Michael Eaton has served as full-time Executive Director of the National Collegiate Conference Association since 2004 and has helped expand National Model UN programming to include more than 6,000 college participants.  Prior to his current position, he was the Director of Enrollment Services and Marketing for the Higher Education Consortium for Urban Affairs (www.hecua.org), an educational nonprofit offering social justice-based off-campus study programs.  He began his undergraduate studies at Georgetown University’s School of Foreign Service and ultimately received his B.A. in Economics, summa cum laude, from Concordia College in Moorhead, MN and his M.A. in Nonprofit Management and the scholar award from Hamline University in St. Paul, MN.  Additional honors include being named a Truman Scholar.  Mr. Eaton has served as an adjunct faculty member at Hamline University in St.

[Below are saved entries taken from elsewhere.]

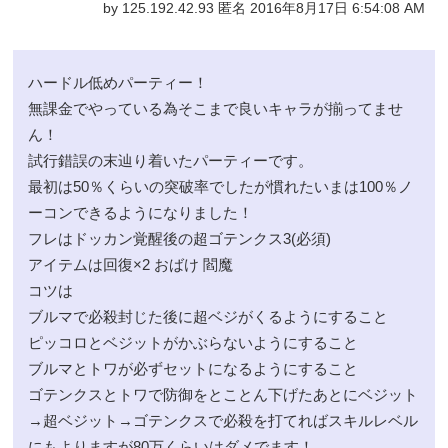
by 125.192.42.93 匿名 2016年8月17日 6:54:08 AM
ハードル低めパーティー！
無課金でやっている為そこまで良いキャラが揃ってませ
ん！
試行錯誤の末辿り着いたパーティーです。
最初は50％くらいの突破率でしたが慣れたいまは100％ノ
ーコンできるようになりました！
フレはドッカン覚醒後の超ゴテンクス3(必須)
アイテムは回復×2 おばけ 閻魔
コツは
ブルマで必殺封じた後に超ベジがくるようにすること
ピッコロとベジットがかぶらないようにすること
ブルマとトワが必ずセットになるようにすること
ゴテンクスとトワで防御をとことん下げたあとにベジット
→超ベジット→ゴテンクスで必殺を打てればスキルレベル
にもよりますが80万くらいはダメでます！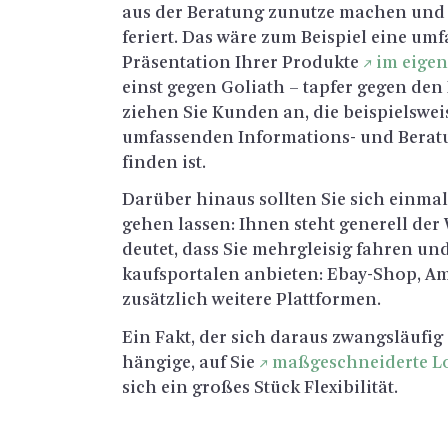
aus der Be­ra­tung zu­nut­ze ma­chen un
fe­riert. Das wäre zum Bei­spiel eine um­fas
Prä­sen­ta­ti­on Ihrer Pro­duk­te
im ei­ge
einst gegen Go­li­ath – tap­fer gegen den M
zie­hen Sie Kun­den an, die bei­spiels­wei­s
um­fas­sen­den In­for­ma­ti­ons- und Be­ra­
fin­den ist.
Dar­über hin­aus soll­ten Sie sich ein­ma
gehen las­sen: Ihnen steht ge­ne­rell de
deu­tet, dass Sie mehr­glei­sig fah­ren und
kaufspor­ta­len an­bie­ten: Ebay-Shop, 
zu­sätz­lich wei­te­re Platt­for­men.
Ein Fakt, der sich dar­aus zwangs­läu­fig
hän­gi­ge, auf Sie
ma­ß­ge­schnei­der­te Lo
sich ein gro­ßes Stück Fle­xi­bi­li­tät.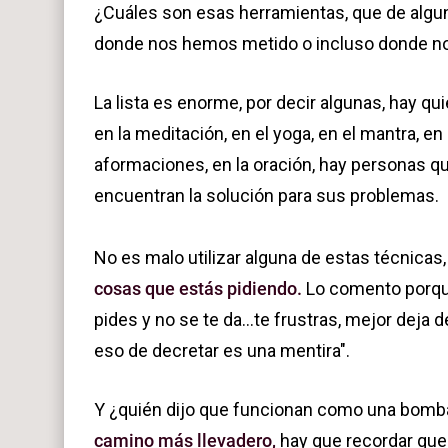
¿Cuáles son esas herramientas, que de algun
donde nos hemos metido o incluso donde n
La lista es enorme, por decir algunas, hay qu
en la meditación, en el yoga, en el mantra, e
aformaciones, en la oración, hay personas qu
encuentran la solución para sus problemas.
No es malo utilizar alguna de estas técnicas
cosas que estás pidiendo.
Lo comento porque
pides y no se te da...te frustras, mejor deja 
eso de decretar es una mentira".
Y ¿quién dijo que funcionan como una bomba
camino más llevadero,
hay que recordar que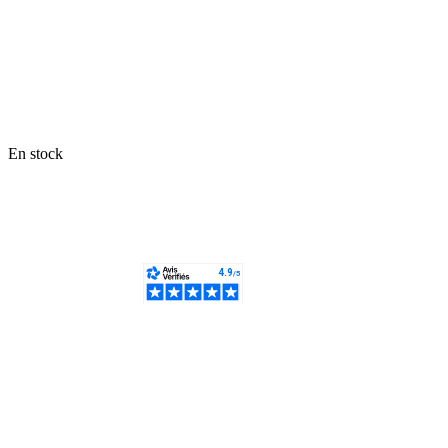
En stock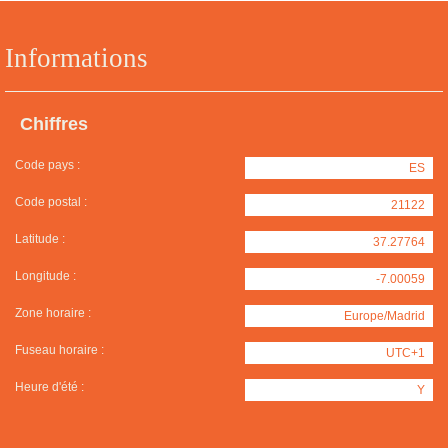
Informations
Chiffres
Code pays :
ES
Code postal :
21122
Latitude :
37.27764
Longitude :
-7.00059
Zone horaire :
Europe/Madrid
Fuseau horaire :
UTC+1
Heure d'été :
Y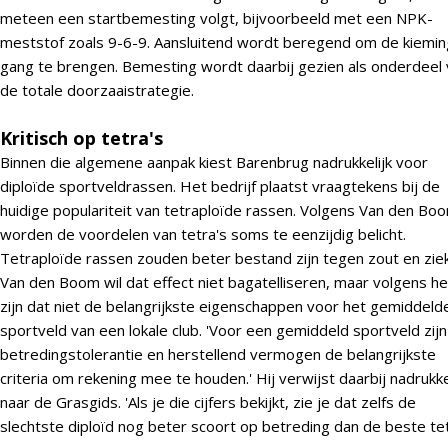
meteen een startbemesting volgt, bijvoorbeeld met een NPK-
meststof zoals 9-6-9. Aansluitend wordt beregend om de kiemin
gang te brengen. Bemesting wordt daarbij gezien als onderdeel
de totale doorzaaistrategie.
Kritisch op tetra's
Binnen die algemene aanpak kiest Barenbrug nadrukkelijk voor
diploïde sportveldrassen. Het bedrijf plaatst vraagtekens bij de
huidige populariteit van tetraploïde rassen. Volgens Van den Bo
worden de voordelen van tetra's soms te eenzijdig belicht.
Tetraploïde rassen zouden beter bestand zijn tegen zout en zie
Van den Boom wil dat effect niet bagatelliseren, maar volgens h
zijn dat niet de belangrijkste eigenschappen voor het gemiddeld
sportveld van een lokale club. 'Voor een gemiddeld sportveld zijn
betredingstolerantie en herstellend vermogen de belangrijkste
criteria om rekening mee te houden.' Hij verwijst daarbij nadrukke
naar de Grasgids. 'Als je die cijfers bekijkt, zie je dat zelfs de
slechtste diploïd nog beter scoort op betreding dan de beste tet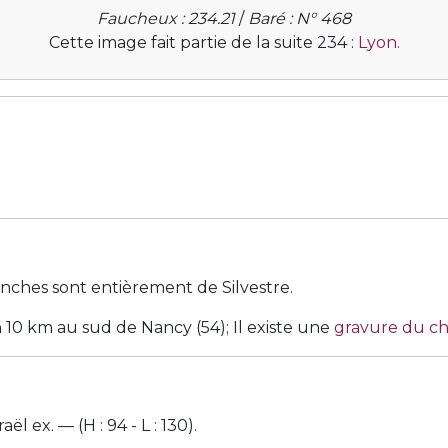
Faucheux : 234.21
/
Baré : N° 468
Cette image fait partie de la suite 234 :
Lyon.
lanches sont entièrement de Silvestre.
on 10 km au sud de Nancy (54); Il existe une
gravure du c
 ex. — (H : 94 - L : 130).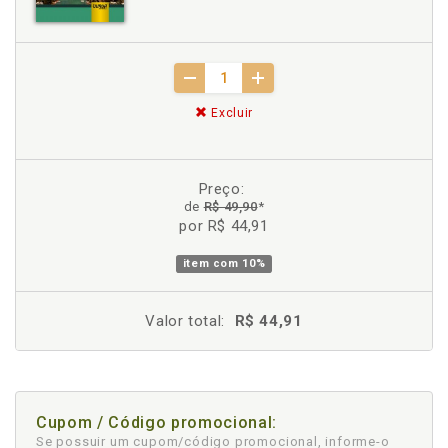
Excluir
Preço:
de
R$ 49,90
*
por R$ 44,91
item com
10%
Valor total:
R$ 44,91
Cupom / Código promocional:
Se possuir um cupom/código promocional, informe-o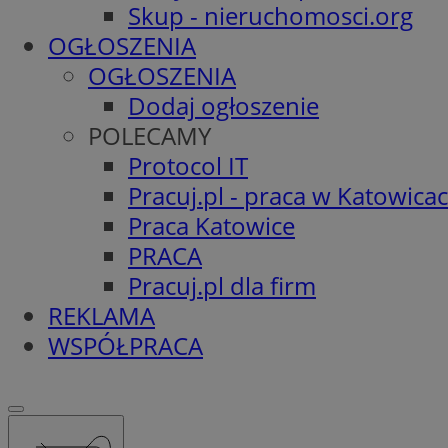
Skup - nieruchomosci.org
OGŁOSZENIA
OGŁOSZENIA
Dodaj ogłoszenie
POLECAMY
Protocol IT
Pracuj.pl - praca w Katowica
Praca Katowice
PRACA
Pracuj.pl dla firm
REKLAMA
WSPÓŁPRACA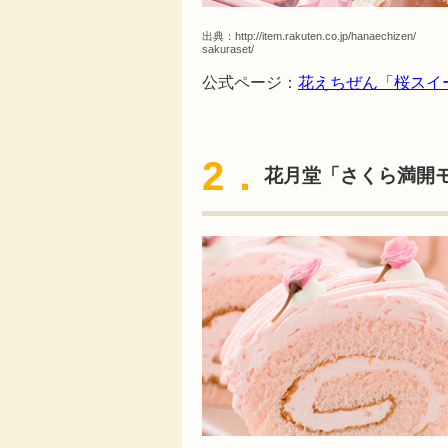
出典：
http://item.rakuten.co.jp/hanaechizen/
sakuraset/
公式ページ：
花えちぜん「桜スイ
2．
花月堂「さくら満開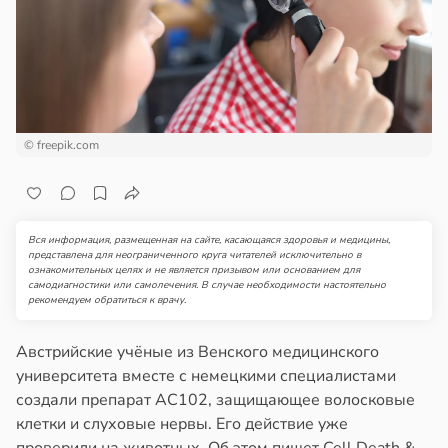
епкое
ажей
оровье
в
17:21
ста
жил
циенты
в
13:55
ста
йствительно
© freepik.com
ще
рике
бирают
спространяется
ивлекательных
тойчивый
ихотерапевтов
Вся информация, размещенная на сайте, касающаяся здоровья и медицины,
представлена для неограниченного круга читателей исключительно в
в
16:23
ознакомительных целях и не является призывом или основанием для
ста
ем
самодиагностики или самолечения. В случае необходимости настоятельно
сектицидам
рекомендуем обратиться к врачу.
трая
лярийный
ща
мар
Австрийские учёные из Венского медицинского
ижает
университета вместе с немецкими специалистами
ущение
в
21:42
ста
создали препарат AC102, защищающее волосковые
льной
клетки и слуховые нервы. Его действие уже
ди
ли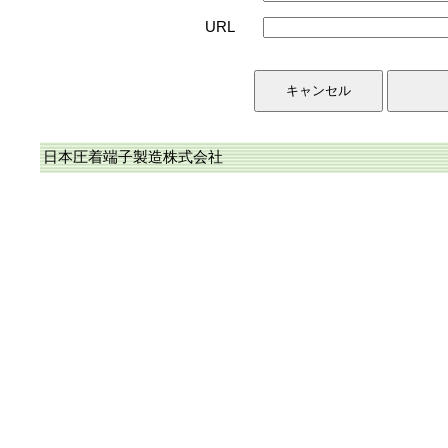
URL
日本圧着端子製造株式会社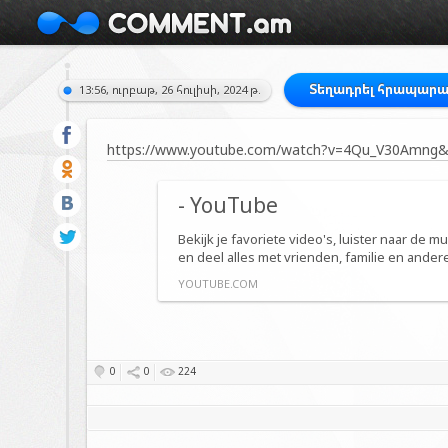
Տեղադրել հրապարա
13:56, ուրբաթ, 26 հուլիսի, 2024 թ.
https://www.youtube.com/watch?v=4Qu_V30Amng&
- YouTube
Bekijk je favoriete video's, luister naar de m
en deel alles met vrienden, familie en ande
YOUTUBE.COM
0
0
224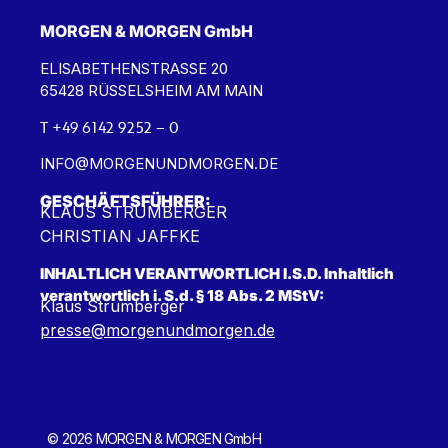
MORGEN & MORGEN GmbH
ELISABETHENSTRASSE 20
65428 RÜSSELSHEIM AM MAIN
T +49 6142 9252 – 0
INFO@MORGENUNDMORGEN.DE
GESCHÄFTSFÜHRER:
KLAUS STRUMBERGER
CHRISTIAN JAFFKE
INHALTLICH VERANTWORTLICH I.S.D. Inhaltlich
verantwortlich i. S.d. § 18 Abs. 2 MStV:
Klaus Strumberger
presse@morgenundmorgen.de
© 2026 MORGEN & MORGEN GmbH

Paul, Minnesota, a Trustee of the Center for UN Reform Education and board member and past-President of the United Nations Association of Minnesota.  He is a current member of the Council of Chapters and Regions of UNA-USA and is pursuing a doctorate in international education at the University of Minnesota.  He resides in Minneapolis, Minnesota.

 

 

 

 

 

 

Martin Okpareke is the Volunteer and Out Reach Manager at the Jewish Vocational Service (JVS), Kansas City, Missouri. Mr. Okpareke, through his many positions at both Don Bosco and JVS, has assisted thousands of refugee and immigrants from over nine countries become self-sufficient through employment, relationship skills training and financial literacy training and matching them with American mentors.  Originally from Nigeria, he obtained political asylum status in the United States in 1997. He worked for Don Bosco as a refugee job placement specialist for four years and for the past fourteen years has been with JVS changing one life at a time and building strong relationship amongst immigrant communities and the local Kansas City community. He is actively involved in community organizing; serving on several boards and advisory councils like the Kansas City Police Department Office of Community Complaints (advisory), Synergy Services (board member), Reconciliation Services (board member), Kansas City Worker Justice (board member), Jackson County Mental Health Fund Cultural Competency Advisory Council and many other local community organizations. Mr. Okpareke holds a Public Administration degree from Park University.